Solía pasar horas admirando el brillo de sus uñas recién
pintadas. Podía pasar tardes enteras practicando una sonrisa frente al espejo.
No tenía reparo en dejar sus labores de lado con tal de satisfacer esos
triviales deseos que la asfixiaban.
Y cuando ya no tenía en qué pensar, simplemente se
acurrucaba bajo las sábanas y esperaba que mi mano se paseara dulcemente por la
planicie de su rostro, dibujando formas imaginarias en sus mejillas, delatando
cada milímetro de perfección oculto en ella.
Pasaron los días, pasaron los meses y las estaciones, y el
hedor de los vicios tapaba ya el carmesí que fulguraban sus labios recién
pintados. “Una más, por favor”. Muletillas que se volvieron andadores orales.
Una frase que se repetía día tras día, hasta el hartazgo. Me convencí de que en
el cristalino elixir que la ataba encontraría finalmente la paz que tanto
necesitaba, pero creo que fue solo para hacerme creer que yo era incapaz de
hacer algo. “Una más, por favor”.
Llegaba ya la hora en que sus ojos se paseaban por sus
órbitas como ovejas sin pastor. Llegaba ya la hora en que mis hombros, agotados
por el fragor del oficio, debían hacer las veces de carro de carga.
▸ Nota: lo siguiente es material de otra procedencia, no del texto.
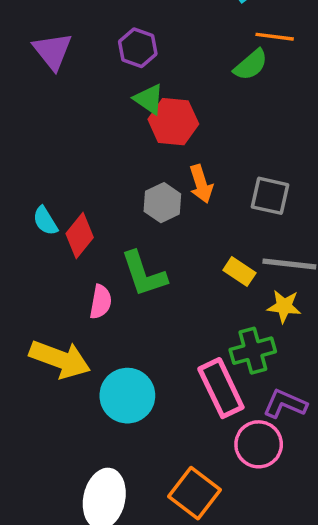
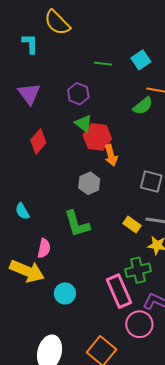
orange arrow: (201, 184) -> (111, 155), moved
cyan semicircle: (45, 221) -> (22, 211), moved
red diamond: (80, 236) -> (38, 141), moved
pink semicircle: (101, 302) -> (44, 248), moved
cyan circle: (127, 396) -> (65, 293), size x0.7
Suavemente la trasladaba hacia su aposento mientras trataba
de no dejar caer su cabeza. Lograba expulsar unas palabras por su boca que eran
ininteligibles, aunque por el tono solo puedo deducir que eran de
agradecimiento.
A veces, simplemente no me permitía que la dejara sola y
debía pasar las noches allí, tendido junto a su cuerpo muerto en vida. Al despertarme,
solía encontrarla ya en su tocador, decorándose las uñas, dibujando nuevos
patrones sobre la punta de sus dedos que la hacían parecer menos cuerda de lo
que estaba.
No recuerdo (o quizá no quiera recordar) en este momento
cuál fue el motivo que me llevó a convertirme en su cantinero de preferencia,
en realidad, ni siquiera creo que venga al caso el por qué, simplemente
sucedió. “Una más, por favor”.
Y cuando terminaba de experimentar con sus esmaltes, se
dedicaba simplemente a saciar su vicio. Bajaba por las viejas y rechinantes
escaleras de madera que daban al salón principal cuando aún no había nadie,
buscando una gota que calmara el dolor de la ausencia provocada por una guerra
sin fin. O quizá era simplemente lo que ella entendía por “pan de cada día”.
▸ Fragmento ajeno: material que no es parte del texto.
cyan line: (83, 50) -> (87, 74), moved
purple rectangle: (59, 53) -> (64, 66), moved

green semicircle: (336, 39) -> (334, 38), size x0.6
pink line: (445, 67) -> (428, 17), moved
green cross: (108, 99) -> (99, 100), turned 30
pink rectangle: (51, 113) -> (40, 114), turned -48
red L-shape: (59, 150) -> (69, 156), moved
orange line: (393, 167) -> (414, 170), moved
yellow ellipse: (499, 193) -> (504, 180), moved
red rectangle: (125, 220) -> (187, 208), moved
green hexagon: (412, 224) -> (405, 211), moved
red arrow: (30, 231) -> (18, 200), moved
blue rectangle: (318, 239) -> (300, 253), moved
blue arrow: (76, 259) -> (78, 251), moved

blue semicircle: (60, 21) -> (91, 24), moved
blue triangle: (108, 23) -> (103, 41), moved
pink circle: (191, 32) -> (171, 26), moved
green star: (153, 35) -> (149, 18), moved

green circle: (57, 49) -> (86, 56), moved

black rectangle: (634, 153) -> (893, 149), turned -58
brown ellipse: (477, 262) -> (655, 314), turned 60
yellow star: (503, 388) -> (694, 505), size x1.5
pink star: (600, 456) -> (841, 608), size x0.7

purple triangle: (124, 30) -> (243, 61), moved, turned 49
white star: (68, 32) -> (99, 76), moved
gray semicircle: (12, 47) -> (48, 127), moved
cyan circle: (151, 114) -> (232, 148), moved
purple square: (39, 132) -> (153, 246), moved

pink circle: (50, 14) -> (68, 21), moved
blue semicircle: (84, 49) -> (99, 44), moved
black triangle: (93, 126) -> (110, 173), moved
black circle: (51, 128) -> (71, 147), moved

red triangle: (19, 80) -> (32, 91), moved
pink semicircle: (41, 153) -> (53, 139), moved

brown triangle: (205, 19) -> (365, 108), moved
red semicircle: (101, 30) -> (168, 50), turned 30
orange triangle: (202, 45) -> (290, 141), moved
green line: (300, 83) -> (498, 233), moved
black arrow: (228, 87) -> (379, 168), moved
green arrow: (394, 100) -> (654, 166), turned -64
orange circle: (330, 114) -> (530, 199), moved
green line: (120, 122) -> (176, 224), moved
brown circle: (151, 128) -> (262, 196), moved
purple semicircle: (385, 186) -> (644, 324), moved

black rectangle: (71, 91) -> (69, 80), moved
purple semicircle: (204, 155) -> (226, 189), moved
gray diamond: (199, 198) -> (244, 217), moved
A veces me gustaba pensar que yo era quien llenaba ese
vacío, que si algún día me lo proponía, realmente podría salvarla de sus
tormentos. Y así fue que se gestó, de a poco, un deseo en lo más profundo de mi
ser. Comencé a adorarla cada vez que la escuchaba. “Una más, por favor”.
Comencé a pasar más noches junto a ella, ya no necesitaba que me tirara del
brazo y me hiciera una de sus practicadas sonrisas para que me recostara a su lado.
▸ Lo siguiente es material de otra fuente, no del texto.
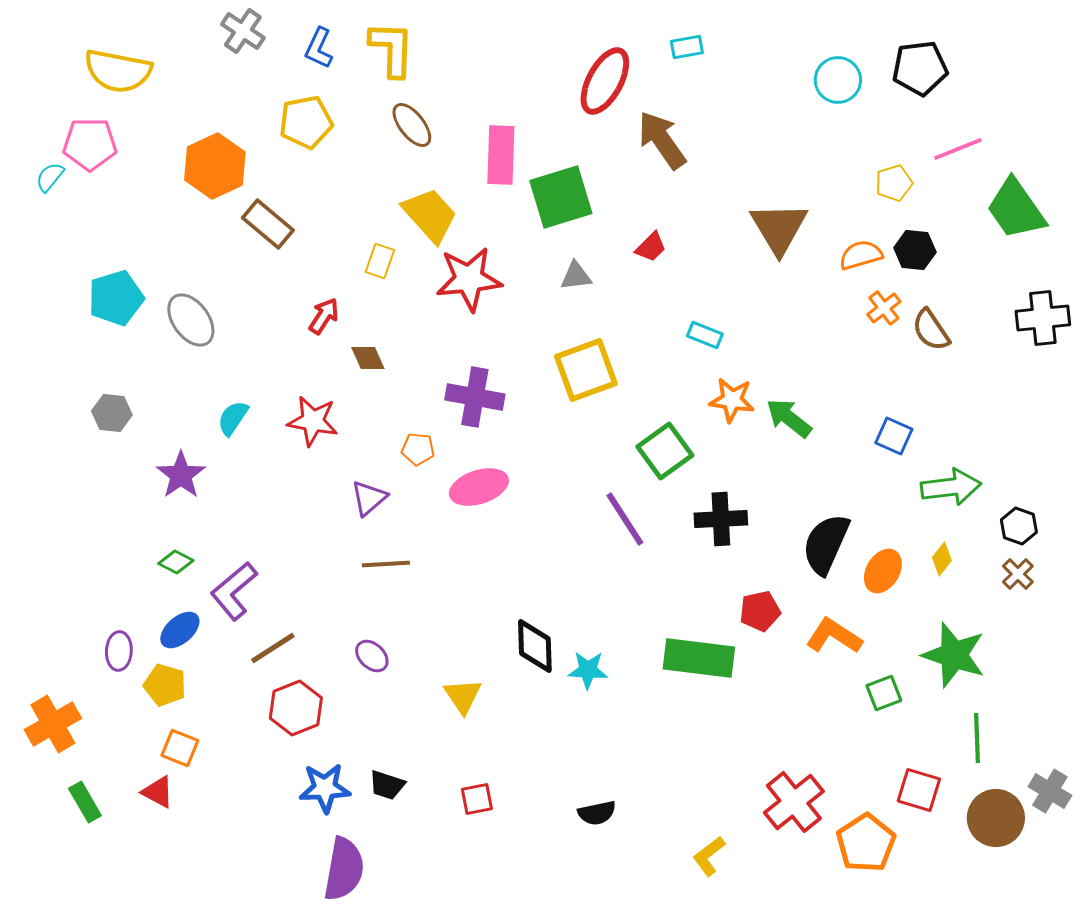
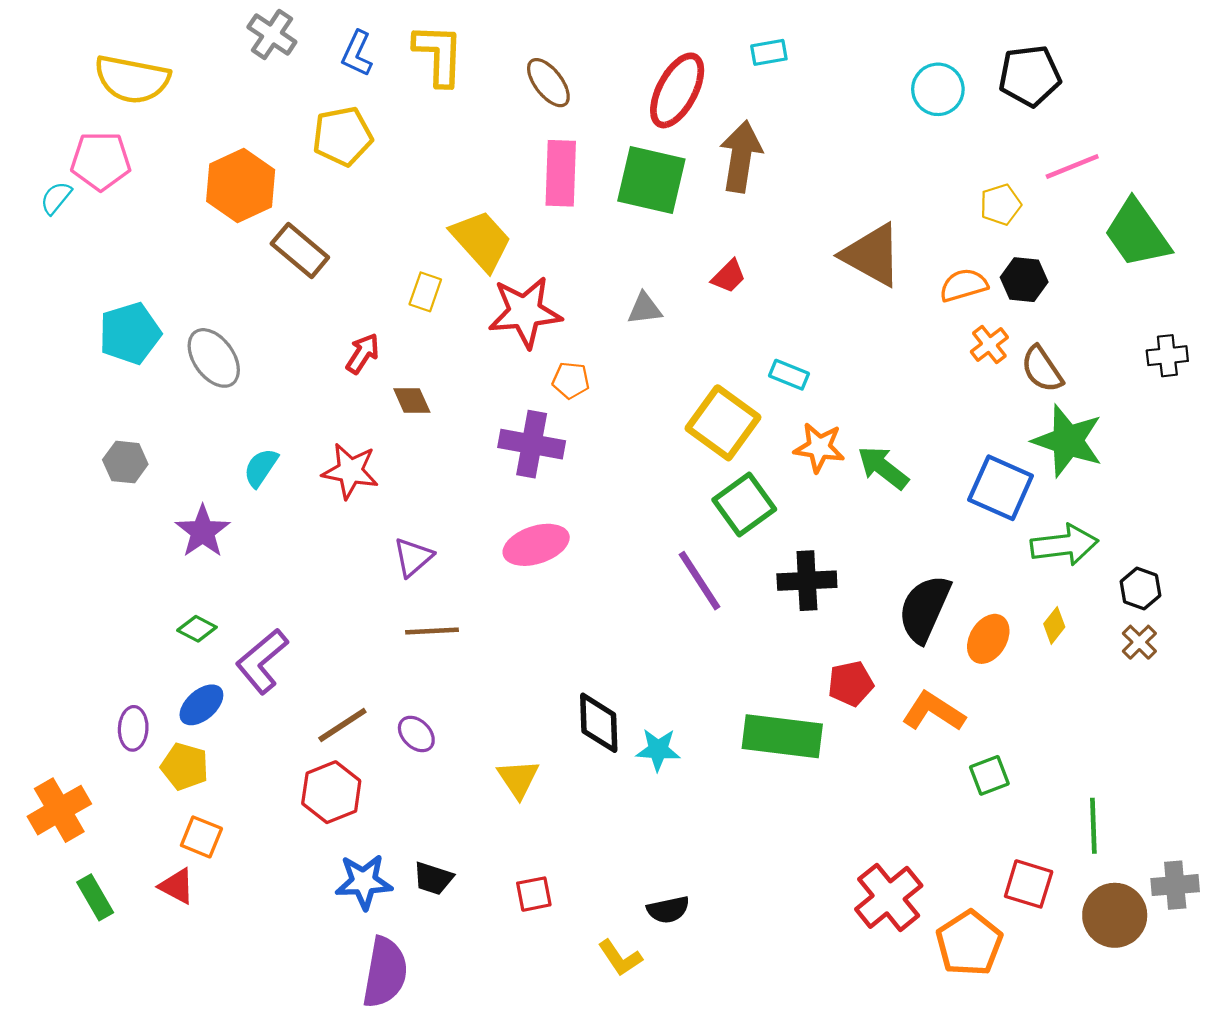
brown ellipse: (412, 125) -> (548, 83), moved
brown arrow: (662, 140) -> (741, 156), turned 44
green square: (561, 197) -> (651, 180), moved, turned 30
brown triangle: (779, 228) -> (872, 255), turned -30
black cross: (1043, 318) -> (1167, 356), size x0.7
yellow square: (586, 370) -> (723, 423), moved, turned -34
blue square: (894, 436) -> (1001, 488), size x1.5
orange pentagon: (418, 449) -> (571, 380), moved
brown line: (273, 648) -> (342, 725), moved
green star: (954, 655) -> (1068, 441), moved
gray cross: (1050, 791) -> (1175, 885), turned -36
yellow L-shape: (709, 856) -> (620, 958), moved, turned -87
Todavía recuerdo el olor a gin que emanaba cuando respiraba
bajo las sábanas de seda violeta, era como perfume para mi nariz. Era como si un ángel expulsado del cielo
buscara desesperadamente la redención y yo era el encargado de dársela. Y la besé. Un impulso, un
frenesí, un enredo de pasión que se desató frente a mis ojos. Frente a nuestros ojos.
Al despertar, sus uñas lucían despintadas. Lo recuerdo porque aún estaba a mi
lado, recostada sobre su brazo izquierdo, durmiendo como si hubiera pasado un
siglo en vigilia. Podía escuchar la calma que emitía cada inhalación, la
serenidad de cada exhalación, firmes, constantes, vitales. Y mientras el sol de la mañana asomaba ya por la resquebrajada ventana del cuarto, me dormí de nuevo,
sabiendo que, al menos por un momento, le dí paz.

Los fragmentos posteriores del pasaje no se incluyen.